Elder Holland with the Uvira Friends who yearn for the Gospel-We will find a way!
Monday, November 08, 2010  UVIRA VISIT 
Today started a little drier than yesterday. As we prepared to go to Uvira,  the rain had been constant since about 3:30am. We needed to cross a river because the bridge was out so we were concerned.  A call to Frere Malabi not only confirmed that we could go but that we needed to first get additional car insurance in order to leave the country. 

     That took an extra hour and then he wanted to go pickup the old books (Copies of the Book of Mormon and Doctrine and Covenants with The Pearl of Great Price) that Frere Suguru had found in the old meeting hall.  
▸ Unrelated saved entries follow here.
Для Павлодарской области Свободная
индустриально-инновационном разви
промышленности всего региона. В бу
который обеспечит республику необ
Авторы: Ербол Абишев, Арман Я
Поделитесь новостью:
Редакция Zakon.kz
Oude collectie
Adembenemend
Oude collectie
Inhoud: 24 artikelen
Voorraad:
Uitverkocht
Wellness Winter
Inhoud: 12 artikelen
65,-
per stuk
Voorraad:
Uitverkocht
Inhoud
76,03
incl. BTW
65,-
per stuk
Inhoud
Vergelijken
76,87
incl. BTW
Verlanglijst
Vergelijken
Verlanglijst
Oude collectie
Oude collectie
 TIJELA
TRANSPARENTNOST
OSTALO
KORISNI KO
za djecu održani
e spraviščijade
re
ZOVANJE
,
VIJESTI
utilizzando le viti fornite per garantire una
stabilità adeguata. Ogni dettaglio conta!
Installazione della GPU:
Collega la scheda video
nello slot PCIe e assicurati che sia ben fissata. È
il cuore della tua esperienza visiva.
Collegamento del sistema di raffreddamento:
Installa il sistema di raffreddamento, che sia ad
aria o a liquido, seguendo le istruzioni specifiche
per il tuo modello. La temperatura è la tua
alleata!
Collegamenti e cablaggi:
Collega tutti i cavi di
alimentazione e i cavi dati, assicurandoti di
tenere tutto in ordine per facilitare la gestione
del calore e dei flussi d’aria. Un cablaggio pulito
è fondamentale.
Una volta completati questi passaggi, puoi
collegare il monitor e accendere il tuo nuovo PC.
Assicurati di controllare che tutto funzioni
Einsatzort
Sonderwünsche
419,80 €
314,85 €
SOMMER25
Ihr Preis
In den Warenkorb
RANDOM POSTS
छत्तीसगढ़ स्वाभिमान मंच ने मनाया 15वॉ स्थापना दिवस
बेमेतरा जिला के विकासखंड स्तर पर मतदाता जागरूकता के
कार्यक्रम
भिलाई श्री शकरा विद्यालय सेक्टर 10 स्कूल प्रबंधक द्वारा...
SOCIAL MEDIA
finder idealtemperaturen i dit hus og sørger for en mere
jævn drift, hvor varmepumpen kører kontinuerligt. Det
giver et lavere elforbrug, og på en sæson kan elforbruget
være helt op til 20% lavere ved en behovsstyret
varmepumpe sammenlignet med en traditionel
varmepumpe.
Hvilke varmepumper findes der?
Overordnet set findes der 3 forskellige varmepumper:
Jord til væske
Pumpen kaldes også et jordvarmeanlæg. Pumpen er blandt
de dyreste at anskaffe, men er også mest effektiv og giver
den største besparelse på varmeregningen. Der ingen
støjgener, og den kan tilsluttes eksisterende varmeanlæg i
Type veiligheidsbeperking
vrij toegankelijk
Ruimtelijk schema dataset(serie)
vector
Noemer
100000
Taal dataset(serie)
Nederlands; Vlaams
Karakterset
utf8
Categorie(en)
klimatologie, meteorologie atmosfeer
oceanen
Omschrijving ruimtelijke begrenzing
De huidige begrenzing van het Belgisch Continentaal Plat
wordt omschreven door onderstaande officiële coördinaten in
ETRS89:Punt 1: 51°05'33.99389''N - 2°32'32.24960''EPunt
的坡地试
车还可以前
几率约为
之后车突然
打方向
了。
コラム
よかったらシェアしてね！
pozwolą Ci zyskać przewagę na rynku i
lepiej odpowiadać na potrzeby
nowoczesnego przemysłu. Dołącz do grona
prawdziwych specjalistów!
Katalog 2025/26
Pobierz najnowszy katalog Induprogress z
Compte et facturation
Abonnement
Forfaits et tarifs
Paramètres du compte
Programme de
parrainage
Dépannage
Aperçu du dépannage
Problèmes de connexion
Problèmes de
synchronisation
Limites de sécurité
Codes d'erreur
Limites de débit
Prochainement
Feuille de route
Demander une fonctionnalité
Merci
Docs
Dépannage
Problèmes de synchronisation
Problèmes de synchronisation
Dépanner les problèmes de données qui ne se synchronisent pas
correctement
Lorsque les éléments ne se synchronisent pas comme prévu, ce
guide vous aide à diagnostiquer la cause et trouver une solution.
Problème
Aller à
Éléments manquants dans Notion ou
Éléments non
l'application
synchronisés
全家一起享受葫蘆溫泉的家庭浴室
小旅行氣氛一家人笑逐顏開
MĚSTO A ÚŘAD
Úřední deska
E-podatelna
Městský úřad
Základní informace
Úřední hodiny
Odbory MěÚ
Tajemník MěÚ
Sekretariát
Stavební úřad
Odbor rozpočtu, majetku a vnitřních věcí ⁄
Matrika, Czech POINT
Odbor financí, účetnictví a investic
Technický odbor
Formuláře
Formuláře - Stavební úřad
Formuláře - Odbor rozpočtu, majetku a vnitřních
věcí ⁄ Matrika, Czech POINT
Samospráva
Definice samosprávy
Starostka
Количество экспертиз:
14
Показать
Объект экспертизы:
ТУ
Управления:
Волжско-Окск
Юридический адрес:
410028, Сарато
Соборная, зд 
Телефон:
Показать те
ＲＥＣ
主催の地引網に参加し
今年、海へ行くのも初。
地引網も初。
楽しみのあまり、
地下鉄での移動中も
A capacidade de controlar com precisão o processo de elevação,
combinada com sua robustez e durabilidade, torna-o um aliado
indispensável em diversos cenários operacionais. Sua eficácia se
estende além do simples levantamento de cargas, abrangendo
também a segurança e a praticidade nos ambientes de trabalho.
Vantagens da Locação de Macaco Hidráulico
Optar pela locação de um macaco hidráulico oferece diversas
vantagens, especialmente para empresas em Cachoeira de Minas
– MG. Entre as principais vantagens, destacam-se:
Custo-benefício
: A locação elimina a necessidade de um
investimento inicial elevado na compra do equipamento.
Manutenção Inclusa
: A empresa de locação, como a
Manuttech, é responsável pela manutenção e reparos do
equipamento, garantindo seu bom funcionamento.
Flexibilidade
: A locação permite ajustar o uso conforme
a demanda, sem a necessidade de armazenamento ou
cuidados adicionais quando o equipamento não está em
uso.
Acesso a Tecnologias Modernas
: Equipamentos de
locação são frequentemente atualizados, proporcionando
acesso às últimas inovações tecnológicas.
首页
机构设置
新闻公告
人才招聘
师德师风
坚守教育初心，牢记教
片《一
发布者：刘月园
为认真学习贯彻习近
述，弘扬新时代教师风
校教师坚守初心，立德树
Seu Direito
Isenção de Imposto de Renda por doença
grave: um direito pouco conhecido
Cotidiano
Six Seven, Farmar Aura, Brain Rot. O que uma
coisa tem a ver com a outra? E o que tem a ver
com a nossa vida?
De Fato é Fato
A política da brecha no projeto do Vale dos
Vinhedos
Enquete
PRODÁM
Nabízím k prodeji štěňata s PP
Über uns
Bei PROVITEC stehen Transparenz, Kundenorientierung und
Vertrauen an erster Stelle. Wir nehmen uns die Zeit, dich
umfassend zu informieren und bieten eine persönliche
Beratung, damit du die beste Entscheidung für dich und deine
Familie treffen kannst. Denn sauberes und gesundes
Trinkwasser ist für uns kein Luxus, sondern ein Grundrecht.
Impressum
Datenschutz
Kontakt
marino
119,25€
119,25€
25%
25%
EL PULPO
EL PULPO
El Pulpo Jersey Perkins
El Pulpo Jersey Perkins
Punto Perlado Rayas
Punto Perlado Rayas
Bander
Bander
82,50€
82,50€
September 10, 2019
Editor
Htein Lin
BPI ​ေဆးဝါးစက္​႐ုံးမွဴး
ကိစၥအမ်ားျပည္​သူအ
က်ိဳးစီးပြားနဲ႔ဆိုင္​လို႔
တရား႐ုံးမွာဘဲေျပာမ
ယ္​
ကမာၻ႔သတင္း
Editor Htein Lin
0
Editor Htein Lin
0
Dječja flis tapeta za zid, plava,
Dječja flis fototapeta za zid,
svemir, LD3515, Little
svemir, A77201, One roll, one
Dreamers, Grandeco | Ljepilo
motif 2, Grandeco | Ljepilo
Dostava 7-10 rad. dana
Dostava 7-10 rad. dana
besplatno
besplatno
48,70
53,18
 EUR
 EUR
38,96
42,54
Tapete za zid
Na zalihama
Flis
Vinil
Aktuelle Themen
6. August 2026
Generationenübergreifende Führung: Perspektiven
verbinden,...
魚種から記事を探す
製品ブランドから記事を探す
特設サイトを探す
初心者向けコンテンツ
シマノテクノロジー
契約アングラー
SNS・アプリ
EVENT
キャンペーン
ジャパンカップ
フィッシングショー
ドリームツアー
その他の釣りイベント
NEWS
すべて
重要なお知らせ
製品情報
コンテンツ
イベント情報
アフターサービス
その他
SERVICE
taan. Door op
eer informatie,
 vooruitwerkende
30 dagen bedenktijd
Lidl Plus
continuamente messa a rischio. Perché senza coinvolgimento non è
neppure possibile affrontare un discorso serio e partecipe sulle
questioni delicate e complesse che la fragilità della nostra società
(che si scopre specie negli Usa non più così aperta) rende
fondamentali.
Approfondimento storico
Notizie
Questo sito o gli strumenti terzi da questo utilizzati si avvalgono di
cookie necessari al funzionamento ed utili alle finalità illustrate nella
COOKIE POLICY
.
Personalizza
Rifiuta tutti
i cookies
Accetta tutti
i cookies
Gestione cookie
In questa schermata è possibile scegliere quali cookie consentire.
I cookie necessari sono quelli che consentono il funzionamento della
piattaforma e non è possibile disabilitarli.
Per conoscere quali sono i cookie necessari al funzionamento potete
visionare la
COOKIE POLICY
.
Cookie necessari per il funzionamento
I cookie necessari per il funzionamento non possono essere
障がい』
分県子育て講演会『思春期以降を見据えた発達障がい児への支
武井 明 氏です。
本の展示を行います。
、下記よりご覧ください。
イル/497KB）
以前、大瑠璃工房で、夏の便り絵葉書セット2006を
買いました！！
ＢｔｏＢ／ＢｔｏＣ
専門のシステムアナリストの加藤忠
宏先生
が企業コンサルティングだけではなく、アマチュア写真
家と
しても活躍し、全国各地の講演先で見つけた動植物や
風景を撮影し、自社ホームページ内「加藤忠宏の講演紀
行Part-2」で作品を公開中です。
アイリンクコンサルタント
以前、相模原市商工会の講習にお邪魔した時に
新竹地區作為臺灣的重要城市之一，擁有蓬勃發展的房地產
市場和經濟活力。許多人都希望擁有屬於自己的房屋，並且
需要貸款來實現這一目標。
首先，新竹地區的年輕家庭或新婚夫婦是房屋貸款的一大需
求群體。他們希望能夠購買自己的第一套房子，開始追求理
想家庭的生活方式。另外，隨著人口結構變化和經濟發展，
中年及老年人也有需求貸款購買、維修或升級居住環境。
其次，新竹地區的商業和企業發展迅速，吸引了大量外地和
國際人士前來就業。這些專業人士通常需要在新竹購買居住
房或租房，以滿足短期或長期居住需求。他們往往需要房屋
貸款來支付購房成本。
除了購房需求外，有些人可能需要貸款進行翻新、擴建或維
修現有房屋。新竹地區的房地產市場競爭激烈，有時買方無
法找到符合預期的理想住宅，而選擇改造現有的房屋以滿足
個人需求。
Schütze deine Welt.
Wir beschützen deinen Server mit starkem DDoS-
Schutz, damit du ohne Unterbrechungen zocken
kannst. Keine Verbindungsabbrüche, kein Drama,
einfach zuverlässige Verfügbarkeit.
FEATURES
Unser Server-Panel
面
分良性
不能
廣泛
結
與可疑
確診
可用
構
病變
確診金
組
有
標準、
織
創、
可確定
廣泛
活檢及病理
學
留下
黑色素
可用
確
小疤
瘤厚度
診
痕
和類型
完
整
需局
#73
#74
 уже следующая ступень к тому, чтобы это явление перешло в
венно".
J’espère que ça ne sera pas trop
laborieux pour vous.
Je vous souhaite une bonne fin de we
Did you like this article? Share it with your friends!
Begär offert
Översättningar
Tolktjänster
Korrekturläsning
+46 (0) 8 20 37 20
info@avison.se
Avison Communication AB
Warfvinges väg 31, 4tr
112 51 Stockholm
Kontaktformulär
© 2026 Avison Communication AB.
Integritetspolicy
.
    The trip in the rain was soggy and uneventful until we arrived at the border crossing. The well crafted system of inefficiency is alive and well so we went from office to office getting signatures, passports checked, and fees paid…then the cruncher we needed a document giving us permission to drive the car out of the country – five dollars back in town. Frere Malabi stepped in and persuaded the woman that we would bring it tomorrow if we could just continue in order to make our meetings in Uvira. She consented with the comment, “We will see just how religious you are!”  (President Jameson made good on his word but she had taken the day off.)











 







After the barrier lifted allowing us to go through, we drove on a dirt road specializing in water-filled-potholes for a mile until we arrived at the entry into the Congo where we got to show passports again.





















Once in the Congo the road got worse and was lined with people selling tomatoes... mostly, piles and piles as the adjoining fields were being harvested. I had received a phone call while picking up the books, from Jimmy, one of the Uvira leadership, who wanted to know if we had left-we hadn’t but he said he would be at the border. We assumed we would pick him up. As we passed the border without seeing him and had driven three minutes Frere Malabi’s phone rang. He asked that we pull over, Jimmy and others were behind us. As we did, a white 4x4 pulled ahead of us and stopped. 

 Five men in white shirts and ties piled out and came back to greet us. Methode and Vincent got in with us and we followed the 4x4. Once at the highway between Uvira and Bocuvu we had asphalt-old crumbling asphalt. 











A left turn put us on the road/bike path/sidewalk with hundreds of others. It was narrow and choked with users, some coming the other way at speeds that made us wonder how anyone stayed alive but that was normal for all except us. We drove forever past crumbling buildings, through eroding road hazards, past hundreds of shops, huts, homes, adobes, river bathers, vendors, shoppers, and families going about life in the aquarium of living on a highway. The sandy beaches of Tanganyika lay through the alternating sparse to choked neighborhoods to our left; the plush green hut and adobe pocked hills rose abruptly to our right just past the intermittent line of those crumbling buildings dating from the colonial period. We drove for about twenty minutes dodging bikes, cars, pedestrians, goats, pigs, carts, holes and eroding pavement edges.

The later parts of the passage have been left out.